What is useful, however, is that Cascading looks like everything you’d find right under the SQL syntax. BY developing it that way he says Cascading can give enterprise java developers a way to work the way they’re used to thinking about complex business problems. He also says that the other advantage of being right under the SQL is that there’s been no dictating about which syntax to use; users can build their own framework or syntax to use freely. He says that with this single-platform abstraction, Hadoop is no longer off-limits to the traditional enterprise java person, just as it’s more within reach for the lone data scientist who wants to have a shell and ask questions over and over until they have an answer to work with again. This capability is further added by elastic clouds, he says, because now users can do their testing on a few nodes, then scale out their production environment to many thousands of nodes.
On that note, he says that many Cascading users are tapping into Amazon for their projects, and then want to be able to transfer this over to a production environment on-site. While this might sound simple, there are potential complications. For instance, many environments leverage one of the handful of Hadoop distributions, which Wensel says is great, but those distro vendors need to make sure that they are compatible with Cascading.

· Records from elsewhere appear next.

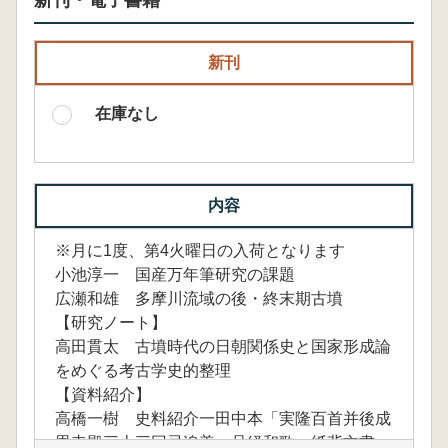
新刊・電子書籍
新刊
在庫なし
内容
※月に1度、第4火曜日の入荷となります
小池淳一 国産万年筆研究の課題
広瀬和雄 多摩川流域の後・終末期古墳
【研究ノート】
高田貫太 古墳時代の日朝関係史と国家形成論
をめぐる考古学史的整理
【資料紹介】
高橋一樹 史料紹介一田中本「実隆百首并後成
恩寺殿三十三回忌追善一品経和歌」紙背文書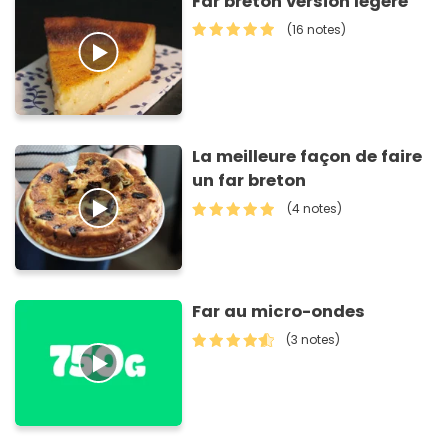
Far breton version légère
(16 notes)
La meilleure façon de faire
un far breton
(4 notes)
Far au micro-ondes
(3 notes)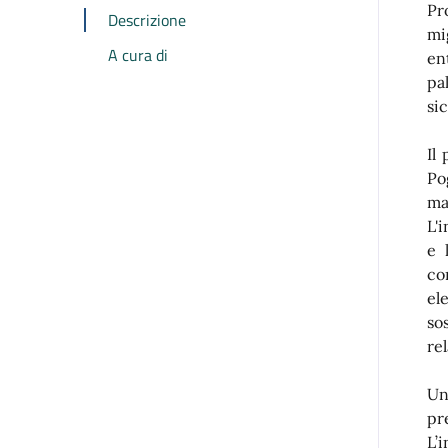
Pr
Descrizione
mi
A cura di
en
pa
si
Il
Po
ma
L'
e 
co
el
so
rel
Un
pre
L’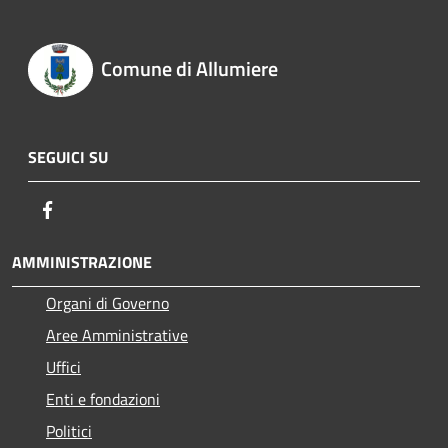
Comune di Allumiere
SEGUICI SU
Facebook
AMMINISTRAZIONE
Organi di Governo
Aree Amministrative
Uffici
Enti e fondazioni
Politici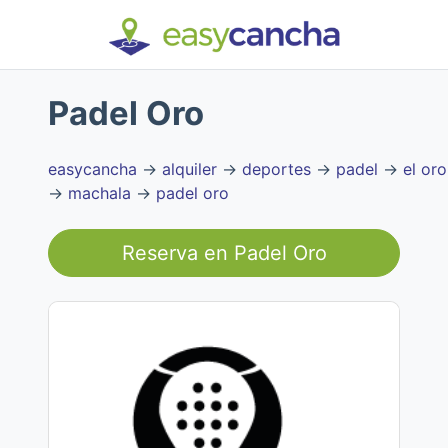
Padel Oro
easycancha
→
alquiler
→
deportes
→
padel
→
el oro
→
machala
→
padel oro
Reserva en
Padel Oro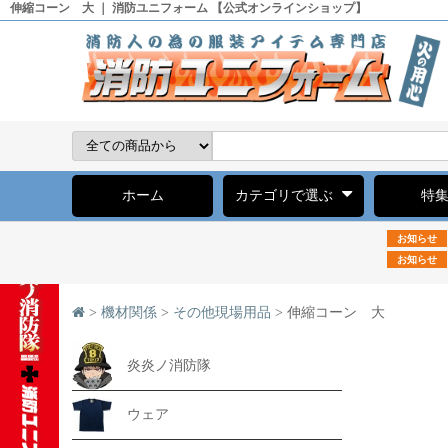
伸縮コーン 大 ｜ 消防ユニフォーム 【公式オンラインショップ】
ホーム
カテゴリで選ぶ
特
お知らせ
お知らせ
>
機材関係
>
その他現場用品
> 伸縮コーン 大
炎炎ノ消防隊
ウェア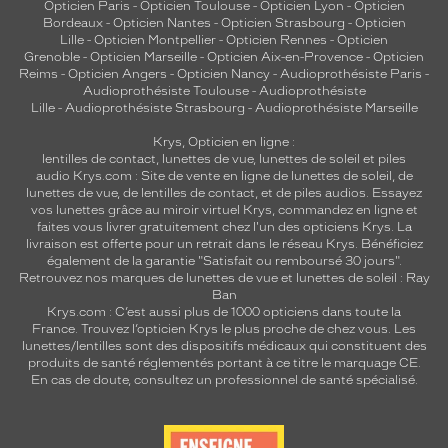
Opticien Paris
-
Opticien Toulouse
-
Opticien Lyon
-
Opticien
Bordeaux
-
Opticien Nantes
-
Opticien Strasbourg
-
Opticien
Lille
-
Opticien Montpellier
-
Opticien Rennes
-
Opticien
Grenoble
-
Opticien Marseille
-
Opticien Aix-en-Provence
-
Opticien
Reims
-
Opticien Angers
-
Opticien Nancy
-
Audioprothésiste Paris
-
Audioprothésiste Toulouse
-
Audioprothésiste
Lille
-
Audioprothésiste Strasbourg
-
Audioprothésiste Marseille
Krys, Opticien en ligne :
lentilles de contact
,
lunettes de vue
,
lunettes de soleil
et
piles
audio
Krys.com : Site de vente en ligne de lunettes de soleil, de
lunettes de vue, de
lentilles de contact
, et de piles audios. Essayez
vos lunettes grâce au miroir virtuel Krys, commandez en ligne et
faites vous livrer gratuitement chez l'un des opticiens Krys. La
livraison est offerte pour un retrait dans le réseau Krys. Bénéficiez
également de la garantie "Satisfait ou remboursé 30 jours".
Retrouvez nos marques de lunettes de vue et
lunettes de soleil : Ray
Ban
Krys.com : C’est aussi plus de 1000 opticiens dans toute la
France.
Trouvez l’opticien Krys le plus proche de chez vous
. Les
lunettes/lentilles sont des dispositifs médicaux qui constituent des
produits de santé réglementés portant à ce titre le marquage CE.
En cas de doute, consultez un professionnel de santé spécialisé.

He says that it’s in their best interest to make use of the testing kits they provide because users can switch out their Hadoop clusters, but they can’t swap out their Cascading projects. He claims that compatibility is the great threat to the “promise of Hadoop.”
Next — Cascading into the Future >>
Wensel drove home another point of caution that bears repeating; despite all the talk from the vendor community that Hadoop will drive performance, the fact remains that it’s something of a lumbering elephant; it’s real power is in scale versus the ability to stampede over problems in a real time. While there are a number of vendor efforts he says claim to speed Hadoop to make it fast over large, complicated problems, there are sacrifices that defeat the very purpose of Hadoop because they inadvertently limit the bandwidth and the scope of the data needed to solve true data-driven problems.
While Wensel is quick to point to the true value behind the buzz around cloud computing, if you ask him about the “big data” buzz that’s been circulating, he’ll tell you it’s a skewed concept that’s been thwarted in meaning.
Wensel claims that the only real meat to all the big data discussions is in the ability to solve new or previously impossible problems with complex data sets. Size alone, he says, is not really an issue, especially for companies that are in the business of data, versus just using large volumes of data to do what looks a lot like traditional BI.